Time keeps moving and I found myself a day away from Emmett’s birthday, needing to get down the shop to finish up. Still had the rear fork/axle to figure out, all the wheel bearings, the crank assembly, and finally, some cleaning up and polishing to do.

Got down there around 3p on Saturday, put some good music on and grabbed a big mug of coffee. I had a great time, which is what this is supposed to be all about. I was done by seven. Megan thought for certain that I’d be my usual maniacally obsessed self and get home at three in the morning. Sorry to disappoint.

Emmett loves it! I may have created a monster. He said nothing other than “Bike! Bike! BIke!” all morning after we gave it to him. His legs are about two inches too short to fully engage the pedals, but it’ll be no time at all until it fist him perfectly. He demanded that I push him all around the house while he steered, which I was happy to do.

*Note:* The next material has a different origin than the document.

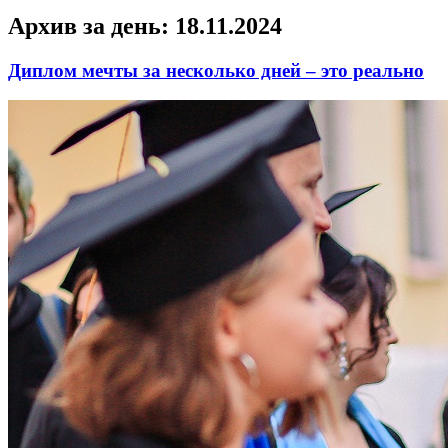
Архив за день:
18.11.2024
Диплом мечты за несколько дней – это реально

Details of the build are in the pics as always. This was a fun one. Thanks for joining me.


I embedded a hardened steel thrust bearing into a counter-bore in the bronze bearing between the fork and head tube so the original material would not get worn away. Here you can see it pinned in place so it doesn’t rotate against the aluminum shoulder.

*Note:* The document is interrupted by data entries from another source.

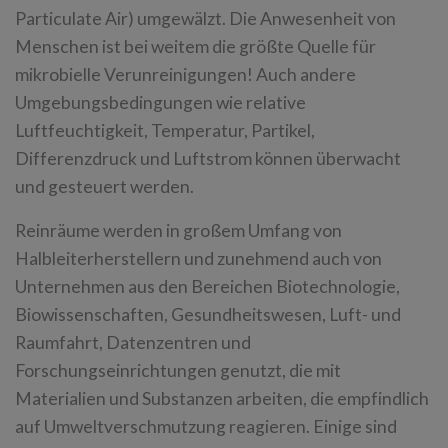
Particulate Air) umgewälzt. Die Anwesenheit von
Menschen ist bei weitem die größte Quelle für
mikrobielle Verunreinigungen! Auch andere
Umgebungsbedingungen wie relative
Luftfeuchtigkeit, Temperatur, Partikel,
Differenzdruck und Luftstrom können überwacht
und gesteuert werden.
Reinräume werden in großem Umfang von
Halbleiterherstellern und zunehmend auch von
Unternehmen aus den Bereichen Biotechnologie,
Biowissenschaften, Gesundheitswesen, Luft- und
Raumfahrt, Datenzentren und
Forschungseinrichtungen genutzt, die mit
Materialien und Substanzen arbeiten, die empfindlich
auf Umweltverschmutzung reagieren. Einige sind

The seat post fit in the seat was hammered, leaving the seat wobbly and about to fall off. I built up the post with welding rod and turned it back down to a large enough diameter to press fit into the seat. The set screw remains although is now basically only for decoration.

By this point, I was pretty certain this tricycle had been backed over by a car in someone’s garage. The cranks were twisted and bent pretty severely. Luckily we have a heavy duty jig/welding table in the shop. Bolted the cranks to the table next to each other so I could straighten them out with heat and a large pipe.